The new foyer of the Kastor high-rise building in Frankfurt welcomes visitors with a parametrically designed natural stone sculpture covering the entire wall surface behind the counter. What at first glance looks like a mere rifling reveals itself at second glance to be a paradoxical, extremely sophisticated sculptural design.

The wall sculpture combines the two contrasting fluting styles of ancient columns, which were originally developed by the Phoenicians and the Greeks. Starting concave at the bottom, the elements curve increasingly outward toward the top until they become their opposite, a convex shape.

Widely swinging arcs of light are “engraved” into the strictly vertical orientation of the elements. The arcs are also concave on one side and convex on the other, tracing the shape of the columns.

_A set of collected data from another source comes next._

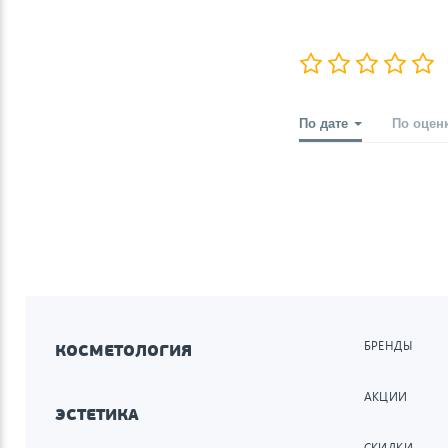
По дате
По оцен
БРЕНДЫ
КОСМЕТОЛОГИЯ
АКЦИИ
ЭСТЕТИКА
СКИДКИ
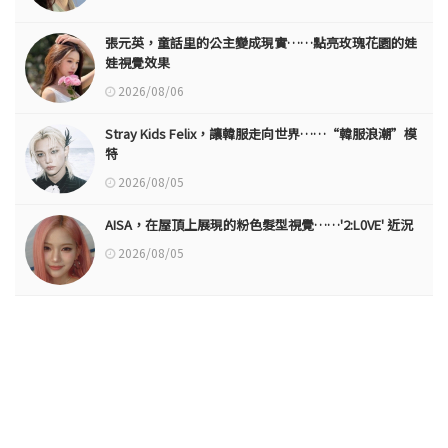
張元英，童話里的公主變成現實……點亮玫瑰花園的娃
娃視覺效果
2026/08/06
Stray Kids Felix，讓韓服走向世界……“韓服浪潮”模
特
2026/08/05
AISA，在屋頂上展現的粉色髮型視覺……'2:L0VE' 近況
2026/08/05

The arcs of light mark the exact point where the concave and convex designs of the individual elements flatten out and meet.

The highly differentiated, smooth transitions posed the greatest challenge for the planning and manufacture of the elements. No two elements are alike. Although it may appear so at first glance, the entire sculpture is not composed of serial elements, but consists of a precise preliminary sketch and its equally precise milling from natural stone across the entire height and width.

Each section was made from solid natural stone (Hofmann Naturstein) according to the exact dimensions.

The cannelures of the wall sculpture look similar everywhere and are alike nowhere. Thus, one encounters a technically new aesthetic of modern architecture in the object. This object thus embodies a technically new aesthetic of modern architecture. While classical modernism was primarily characterized by the tactile neutralization of flatness, grids, and rows, TEK TO NIK Architects demonstrate with this wall sculpture that the new urban modernism can build on the era of sculptural, visually appealing, and individual facades.